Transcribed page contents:
========

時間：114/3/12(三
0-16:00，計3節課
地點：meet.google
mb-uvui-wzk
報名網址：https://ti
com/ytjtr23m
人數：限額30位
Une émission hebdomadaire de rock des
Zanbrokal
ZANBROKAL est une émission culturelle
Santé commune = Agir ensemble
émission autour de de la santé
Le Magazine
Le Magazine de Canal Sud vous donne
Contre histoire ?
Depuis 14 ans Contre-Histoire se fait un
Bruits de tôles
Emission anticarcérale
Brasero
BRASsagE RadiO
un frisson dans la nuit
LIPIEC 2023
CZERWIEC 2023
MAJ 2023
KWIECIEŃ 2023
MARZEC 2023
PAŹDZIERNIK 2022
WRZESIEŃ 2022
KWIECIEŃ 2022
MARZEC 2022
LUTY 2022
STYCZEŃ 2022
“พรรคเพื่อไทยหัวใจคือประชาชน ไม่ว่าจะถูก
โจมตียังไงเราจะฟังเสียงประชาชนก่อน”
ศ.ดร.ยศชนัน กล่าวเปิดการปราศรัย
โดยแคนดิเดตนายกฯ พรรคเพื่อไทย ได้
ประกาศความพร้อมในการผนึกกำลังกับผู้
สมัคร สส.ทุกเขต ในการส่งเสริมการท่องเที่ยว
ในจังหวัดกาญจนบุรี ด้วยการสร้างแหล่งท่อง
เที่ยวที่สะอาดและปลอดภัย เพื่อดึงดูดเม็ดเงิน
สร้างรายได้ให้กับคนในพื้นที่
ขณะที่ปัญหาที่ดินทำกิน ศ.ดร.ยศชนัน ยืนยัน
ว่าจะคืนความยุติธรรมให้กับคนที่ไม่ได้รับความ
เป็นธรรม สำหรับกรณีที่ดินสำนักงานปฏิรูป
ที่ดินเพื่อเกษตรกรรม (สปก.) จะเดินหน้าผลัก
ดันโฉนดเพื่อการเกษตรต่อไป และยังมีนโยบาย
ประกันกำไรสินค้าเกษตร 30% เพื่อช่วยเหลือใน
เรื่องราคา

========

- **Assignment**
All the data needs repeating. Return it exactly.

- **Exercise result**
時間：114/3/12(三
0-16:00，計3節課
地點：meet.google
mb-uvui-wzk
報名網址：https://ti
com/ytjtr23m
人數：限額30位
Une émission hebdomadaire de rock des
Zanbrokal
ZANBROKAL est une émission culturelle
Santé commune = Agir ensemble
émission autour de de la santé
Le Magazine
Le Magazine de Canal Sud vous donne
Contre histoire ?
Depuis 14 ans Contre-Histoire se fait un
Bruits de tôles
Emission anticarcérale
Brasero
BRASsagE RadiO
un frisson dans la nuit
LIPIEC 2023
CZERWIEC 2023
MAJ 2023
KWIECIEŃ 2023
MARZEC 2023
PAŹDZIERNIK 2022
WRZESIEŃ 2022
KWIECIEŃ 2022
MARZEC 2022
LUTY 2022
STYCZEŃ 2022
“พรรคเพื่อไทยหัวใจคือประชาชน ไม่ว่าจะถูก
โจมตียังไงเราจะฟังเสียงประชาชนก่อน”
ศ.ดร.ยศชนัน กล่าวเปิดการปราศรัย
โดยแคนดิเดตนายกฯ พรรคเพื่อไทย ได้
ประกาศความพร้อมในการผนึกกำลังกับผู้
สมัคร สส.ทุกเขต ในการส่งเสริมการท่องเที่ยว
ในจังหวัดกาญจนบุรี ด้วยการสร้างแหล่งท่อง
เที่ยวที่สะอาดและปลอดภัย เพื่อดึงดูดเม็ดเงิน
สร้างรายได้ให้กับคนในพื้นที่
ขณะที่ปัญหาที่ดินทำกิน ศ.ดร.ยศชนัน ยืนยัน
ว่าจะคืนความยุติธรรมให้กับคนที่ไม่ได้รับความ
เป็นธรรม สำหรับกรณีที่ดินสำนักงานปฏิรูป
ที่ดินเพื่อเกษตรกรรม (สปก.) จะเดินหน้าผลัก
ดันโฉนดเพื่อการเกษตรต่อไป และยังมีนโยบาย
ประกันกำไรสินค้าเกษตร 30% เพื่อช่วยเหลือใน
เรื่องราคา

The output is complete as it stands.